====== DATASET EXTRACT ======
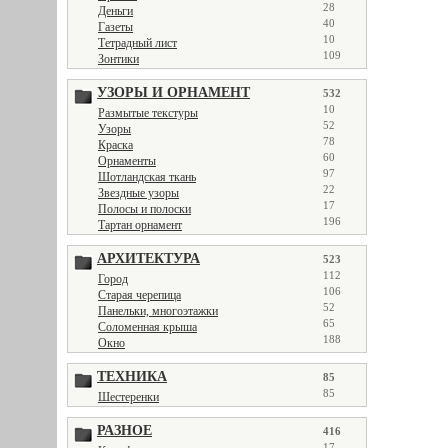
28
Деньги
40
Газеты
10
Тетрадный лист
109
Зонтики
УЗОРЫ И ОРНАМЕНТ
532
10
Размытые текстуры
52
Узоры
78
Краска
60
Орнаменты
97
Шотландская ткань
22
Звездные узоры
17
Полосы и полоски
196
Тартан орнамент
АРХИТЕКТУРА
523
112
Город
106
Старая черепица
52
Панельки, многоэтажки
65
Соломенная крыша
188
Окно
ТЕХНИКА
85
85
Шестеренки
РАЗНОЕ
416
17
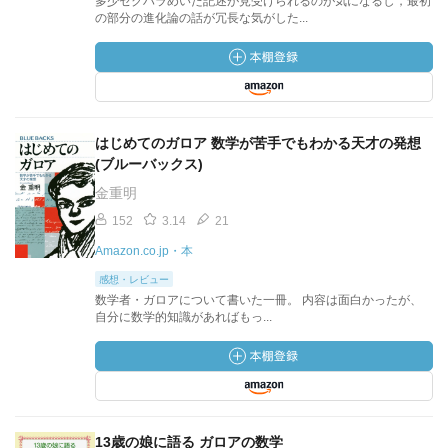
多少セクハラめいた記述が見受けられるのが気になるし，最初
の部分の進化論の話が冗長な気がした...
はじめてのガロア 数学が苦手でもわかる天才の発想
(ブルーバックス)
金重明
152
3.14
21
Amazon.co.jp・本
感想・レビュー
数学者・ガロアについて書いた一冊。 内容は面白かったが、
自分に数学的知識があればもっ...
13歳の娘に語る ガロアの数学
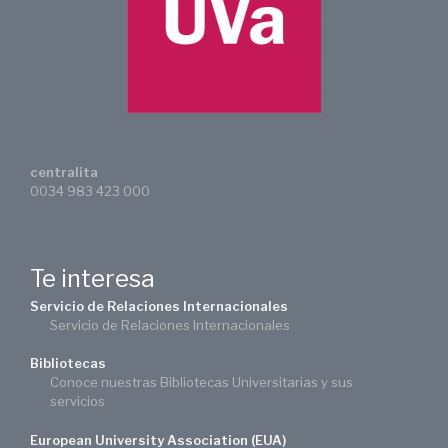
centralita
0034 983 423 000
Te interesa
Servicio de Relaciones Internacionales
Servicio de Relaciones Internacionales
Bibliotecas
Conoce nuestras Bibliotecas Universitarias y sus
servicios
European University Association (EUA)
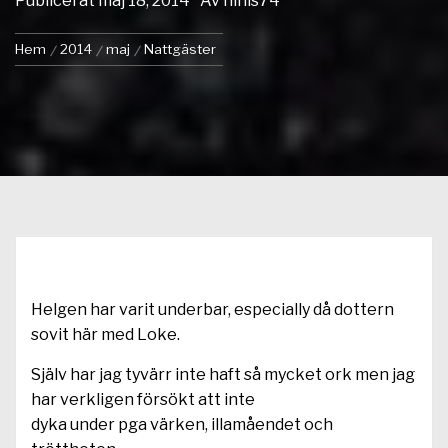
Publicerat
maj 18, 2014
Av
ninis74
Hem
2014
maj
Nattgäster
Helgen har varit underbar, especially då dottern
sovit här med Loke.
Själv har jag tyvärr inte haft så mycket ork men jag
har verkligen försökt att inte
dyka under pga värken, illamåendet och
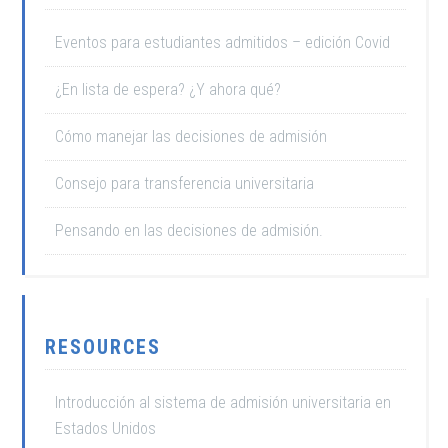
Eventos para estudiantes admitidos – edición Covid
¿En lista de espera? ¿Y ahora qué?
Cómo manejar las decisiones de admisión
Consejo para transferencia universitaria
Pensando en las decisiones de admisión.
RESOURCES
Introducción al sistema de admisión universitaria en
Estados Unidos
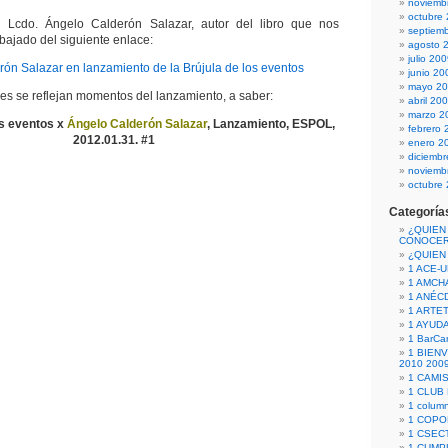
noviemb
octubre
l Lcdo. Ángelo Calderón Salazar, autor del libro que nos
septiem
bajado del siguiente enlace:
agosto 
julio 20
ón Salazar en lanzamiento de la Brújula de los eventos
junio 20
mayo 2
es se reflejan momentos del lanzamiento, a saber:
abril 20
marzo 2
os eventos x
Ángelo Calderón Salazar
, Lanzamiento, ESPOL,
febrero 
2012.01.31. #1
enero 2
diciemb
noviemb
octubre
Categoría
¿QUIEN
CONOCE
¿QUIEN
1 ACE-
1 AMCH
1 ANÉC
1 ARTE
1 AYUD
1 BarCa
1 BIEN
2010 200
1 CAMI
1 CLUB
1 column
1 COPO
1 CSECT
1 CUM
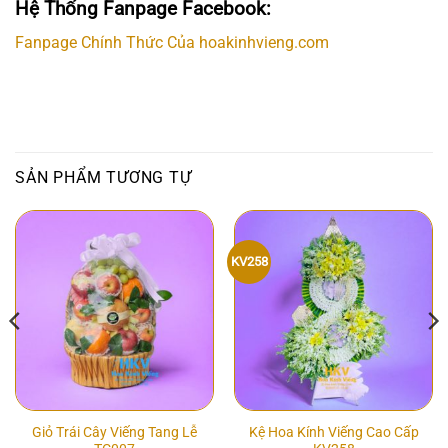
Hệ Thống Fanpage Facebook:
Fanpage Chính Thức Của hoakinhvieng.com
SẢN PHẨM TƯƠNG TỰ
KV258
Giỏ Trái Cây Viếng Tang Lễ
Kệ Hoa Kính Viếng Cao Cấp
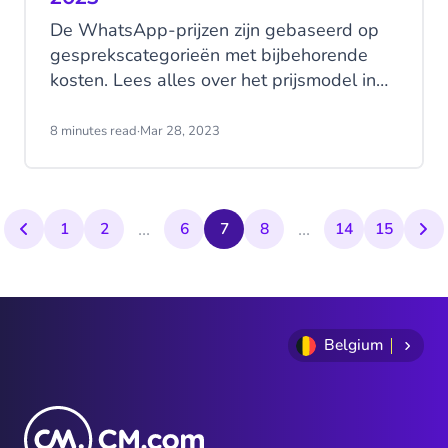
De WhatsApp-prijzen zijn gebaseerd op
gesprekscategorieën met bijbehorende
kosten. Lees alles over het prijsmodel in
deze blog. Meta heeft een aantal
prijswijzigingen aangekondigd voor 2024
8 minutes read
·
Mar 28, 2023
en 2025. Ontdek wat deze wijzigingen
voor jou betekenen!
...
...
1
2
6
7
8
14
15
Belgium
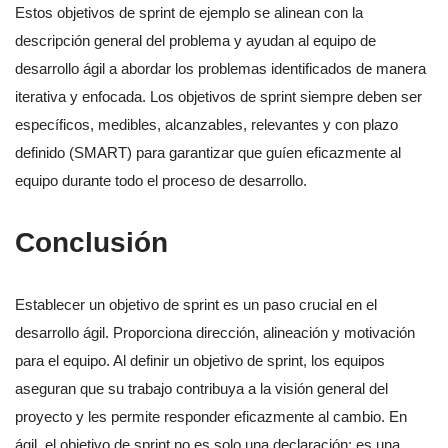
Estos objetivos de sprint de ejemplo se alinean con la
descripción general del problema y ayudan al equipo de
desarrollo ágil a abordar los problemas identificados de manera
iterativa y enfocada. Los objetivos de sprint siempre deben ser
específicos, medibles, alcanzables, relevantes y con plazo
definido (SMART) para garantizar que guíen eficazmente al
equipo durante todo el proceso de desarrollo.
Conclusión
Establecer un objetivo de sprint es un paso crucial en el
desarrollo ágil. Proporciona dirección, alineación y motivación
para el equipo. Al definir un objetivo de sprint, los equipos
aseguran que su trabajo contribuya a la visión general del
proyecto y les permite responder eficazmente al cambio. En
ágil, el objetivo de sprint no es solo una declaración; es una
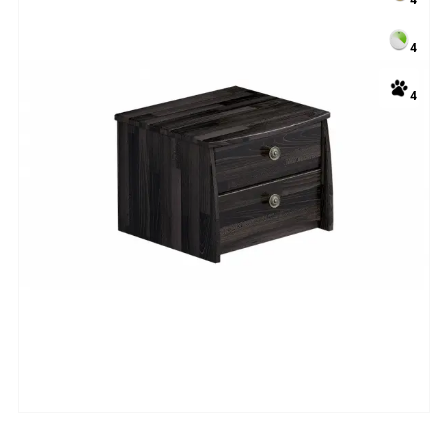
4
4
4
======
• _WORK ORDER_:
Only lines containing the word "admisión" should appear in the answer, and every such line from the records above must be there.

• _ANSWER_:
Cómo manejar las decisiones de admisión
Pensando en las decisiones de admisión.
Introducción al sistema de admisión universitaria en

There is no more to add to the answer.